Table. Splash and Splatter Incidents by Protective Equipment Use

Risk Area Eyeglasses Side Shield Goggles Face Shield Mask All
   Low 149 5 27 28 N/A 209 (22%)
   High 360 23 101 116 N/A 579 (65%)
   Low N/A N/A N/A 5 9 14 (2%)
   High N/A N/A N/A 9 15 24 (3%)
   Low N/A N/A N/A 4 6 10 (2%)
   High N/A N/A N/A 12 18 30 (3%)


"This is 32,000 exposures over almost 13 years, before and after Needlestick Safety and Prevention Act and the incorporation of that act into the Bloodborne Pathogen Standard. I thought the heightened awareness of blood exposures over that time would be more meaningful," Dr Mitchell said.

The use of eyeglasses is especially interesting, said Dean Baker, MD, from the Center for Occupational and Environmental Health at the University of California, Irvine.

"As a practice issue, getting people aware of protective equipment, especially face masks, is difficult because of the impression that this alienates patients," he explained during the discussion period. "You've shown that a substantial majority of contacts occur in the eye.
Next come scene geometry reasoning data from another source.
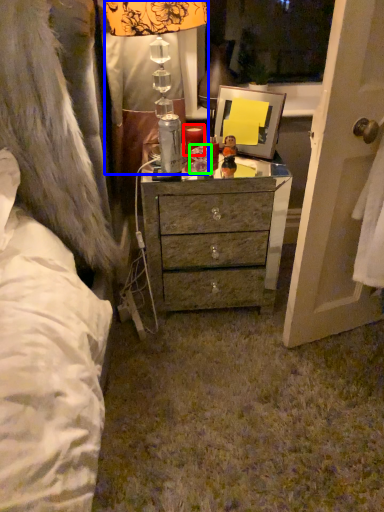 Question: Which is nearer to the candle (highlighted by a red box)? lamp (highlighted by a blue box) or toy (highlighted by a green box).

Choices:
 (A) lamp
 (B) toy

Answer: (B) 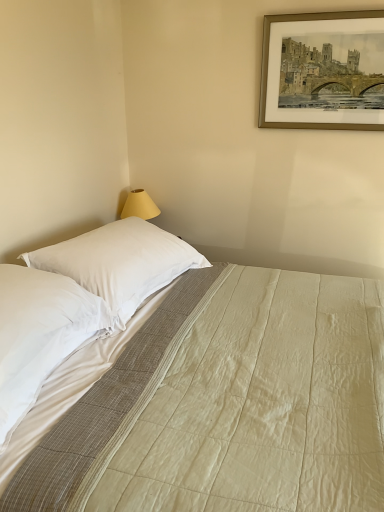 Question: From the image's perspective, is white soft pillow at left, arranged as the first pillow when viewed from the front, located beneath white cotton bed at center?

Choices:
 (A) yes
 (B) no

Answer: (B)

Question: Is the position of white soft pillow at left, which is counted as the 2th pillow, starting from the back, more distant than that of white cotton bed at center?

Choices:
 (A) yes
 (B) no

Answer: (A)

Question: Is white soft pillow at left, arranged as the first pillow when viewed from the front, beside white cotton bed at center?

Choices:
 (A) yes
 (B) no

Answer: (B)

Question: Could you tell me if white soft pillow at left, which is counted as the 2th pillow, starting from the back, is turned towards white cotton bed at center?

Choices:
 (A) yes
 (B) no

Answer: (A)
Given what you have shown, eyeglasses — while they are less than perfect protection — might be acceptable on a facility-wide basis."

"It's also true that if you had some special type of eyeglasses, perhaps oversized, as a requirement, it would be clear whether people were wearing them or not," he added. "They are not as good as face masks, but this might be a way to address a problem that occurs in 79% of these experiences."

Dr Mitchell said she agrees, and reported that she is in conversation with industry about designing an apparatus that is somewhere between standard eyeglasses and goggles "that would be more acceptable" as part of personal protective equipment.

Dr Mitchell and Dr Baker have disclosed no relevant financial relationships.

American Public Health Association (APHA) 142nd Annual Meeting: Abstract 299069. Presented November 17, 2014.